15 Then the Pharisees went and plotted to entrap him in what he said. 16So they sent their disciples to him, along with the Herodians, saying, ‘Teacher, we know that you are sincere, and teach the way of God in accordance with truth, and show deference to no one; for you do not regard people with partiality. 17Tell us, then, what you think. Is it lawful to pay taxes to the emperor, or not?’ 18But Jesus, aware of their malice, said, ‘Why are you putting me to the test, you hypocrites? 19Show me the coin used for the tax.’ And they brought him a denarius. 20Then he said to them, ‘Whose head is this, and whose title?’ 21They answered, ‘The emperor’s.’ Then he said to them, ‘Give therefore to the emperor the things that are the emperor’s, and to God the things that are God’s.’ 22When they heard this, they were amazed; and they left him and went away.
First...I'm not preaching this Sunday.
It's Laity Sunday, and I celebrate the life, witness and ministry of the Laity in this service. I'm amazed how many times people think that I'll "take the Sunday off," and not be there because I'm not preaching. Often there is surprise that I'm present.
Where else would I be? If I'm not present for this Sunday, then I really don't believe in the church, do I?
Although I'm not preaching, there are a couple of thoughts that come to mind on this text. First, why does this text always seem to show up during "stewardship campaign" season? Seems to me that such association, even if unintentional by the lectionary selection committee, vitiates the power of the text and puts it in a nice little box. Jesus' answer to their question was of such power that they were left "amazed." So much so that they just "went away." Granted, they were trying to get him to blaspheme. To acknowledge a human who ruled demanding to be recognized as "divine" would be the ticket they thought.
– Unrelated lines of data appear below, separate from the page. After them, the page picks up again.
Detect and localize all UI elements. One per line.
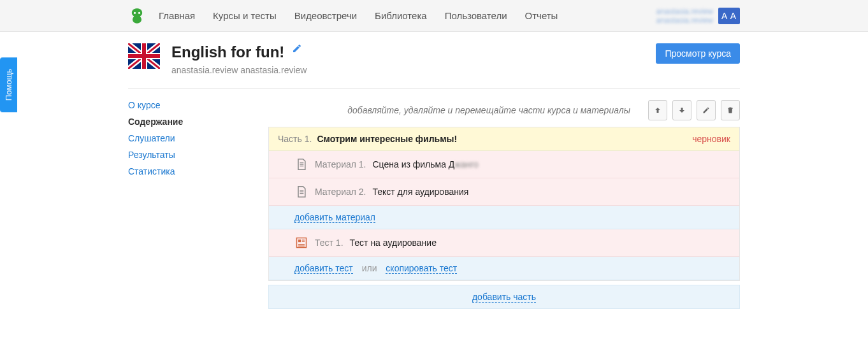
help-tab[interactable]: Помощь bbox=[0, 57, 17, 112]
part-header[interactable]: Часть 1. Смотрим интересные фильмы! черн… bbox=[269, 127, 739, 151]
nav-item-meetings[interactable]: Видеовстречи bbox=[294, 10, 357, 21]
copy-test-link[interactable]: скопировать тест bbox=[386, 263, 457, 274]
test-label: Тест 1. bbox=[315, 238, 344, 248]
sidebar-item-listeners[interactable]: Слушатели bbox=[128, 133, 268, 143]
view-course-button[interactable]: Просмотр курса bbox=[656, 43, 740, 64]
svg-rect-8 bbox=[298, 240, 301, 242]
move-up-button[interactable] bbox=[648, 100, 667, 120]
part-label: Часть 1. bbox=[278, 134, 312, 144]
edit-button[interactable] bbox=[697, 100, 716, 120]
user-area[interactable]: anastasia.review anastasia.review A A bbox=[656, 0, 740, 32]
svg-point-1 bbox=[138, 11, 140, 13]
sidebar-item-content[interactable]: Содержание bbox=[128, 117, 268, 127]
or-text: или bbox=[362, 263, 377, 273]
part-title: Смотрим интересные фильмы! bbox=[317, 134, 457, 144]
course-sidebar: О курсе Содержание Слушатели Результаты … bbox=[128, 100, 268, 309]
top-nav: Главная Курсы и тесты Видеовстречи Библи… bbox=[0, 0, 868, 32]
test-row[interactable]: Тест 1. Тест на аудирование bbox=[269, 229, 739, 257]
add-part-link[interactable]: добавить часть bbox=[472, 292, 536, 303]
course-content: добавляйте, удаляйте и перемещайте части… bbox=[268, 100, 740, 309]
edit-icon[interactable] bbox=[292, 43, 302, 54]
material-title: Текст для аудирования bbox=[372, 187, 468, 197]
nav-item-home[interactable]: Главная bbox=[159, 10, 195, 21]
svg-point-0 bbox=[134, 11, 136, 13]
course-author: anastasia.review anastasia.review bbox=[171, 65, 307, 75]
add-part-row: добавить часть bbox=[268, 285, 740, 309]
move-down-button[interactable] bbox=[672, 100, 691, 120]
nav-item-courses[interactable]: Курсы и тесты bbox=[213, 10, 277, 21]
course-part: Часть 1. Смотрим интересные фильмы! черн… bbox=[268, 127, 740, 281]
add-test-link[interactable]: добавить тест bbox=[294, 263, 353, 274]
user-name-line2: anastasia.review bbox=[656, 16, 713, 25]
add-test-row: добавить тест или скопировать тест bbox=[269, 257, 739, 280]
material-label: Материал 2. bbox=[315, 187, 366, 197]
material-row[interactable]: Материал 2. Текст для аудирования bbox=[269, 178, 739, 206]
sidebar-item-about[interactable]: О курсе bbox=[128, 100, 268, 110]
add-material-link[interactable]: добавить материал bbox=[294, 212, 375, 223]
course-title: English for fun! bbox=[171, 43, 284, 61]
material-title: Сцена из фильма Джанго bbox=[372, 159, 478, 169]
nav-item-reports[interactable]: Отчеты bbox=[525, 10, 558, 21]
delete-button[interactable] bbox=[721, 100, 740, 120]
content-hint: добавляйте, удаляйте и перемещайте части… bbox=[268, 105, 643, 115]
user-name-line1: anastasia.review bbox=[656, 7, 713, 16]
logo-icon[interactable] bbox=[128, 7, 146, 25]
test-icon bbox=[294, 236, 308, 250]
add-material-row: добавить материал bbox=[269, 206, 739, 229]
sidebar-item-stats[interactable]: Статистика bbox=[128, 166, 268, 176]
test-title: Тест на аудирование bbox=[350, 238, 437, 248]
material-label: Материал 1. bbox=[315, 159, 366, 169]
svg-rect-6 bbox=[128, 54, 160, 58]
course-header: English for fun! anastasia.review anasta… bbox=[128, 43, 740, 89]
sidebar-item-results[interactable]: Результаты bbox=[128, 150, 268, 160]
nav-item-library[interactable]: Библиотека bbox=[375, 10, 427, 21]
user-avatar-badge[interactable]: A A bbox=[718, 8, 740, 24]
part-status-badge: черновик bbox=[692, 134, 730, 144]
material-row[interactable]: Материал 1. Сцена из фильма Джанго bbox=[269, 151, 739, 178]
course-flag-icon bbox=[128, 43, 160, 69]
document-icon bbox=[294, 185, 308, 199]
document-icon bbox=[294, 157, 308, 171]
nav-item-users[interactable]: Пользователи bbox=[445, 10, 507, 21]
Instead, though, he offers a deeper truth. Give to the emperor that which is his, and to God that which is God's.
And here's the "aha" of this reading...it is all God's.
The One Jesus called "Abba," has dominion over all that is. It's an interesting point of conversation in a sermonic moment. We, who are of the Protestant work ethic, who value possession of personal property, the sense that we work for what we get, therefore we are entitled to it. If I hear Jesus right, and taking from the heritage of Mr. Wesley, nothing is mine. It's been entrusted to me. Whether or not I'll steward it well is solely dependant upon my exercise of that other gift of God for the world...free will.
But make no mistake about it. There are expectations and leanings of God through Gospel people to exhibit stewardship for the sake of the "widowed and the orphaned."
My freedom is not without responsibility.
Never has been. Never will be.
Watching children grow up is a reminder of how life is. In the past year, I've watched my youngest, now 4, discover the word "mine." I'm amazed at how many things he thinks are "his." And lest you create chaos, you best not touch what's "his" without permission.
We're teaching him the discipline of sharing. And we've learned that sharing works only to the point that it doesn't threaten the balance of what's left. When that's in jeopardy..forget it, you're on your own, and you're not getting anything else that's "mine."
Seems like that's a trait that transends childhood too often, doesn't it? Could that be something of what Jesus was getting at?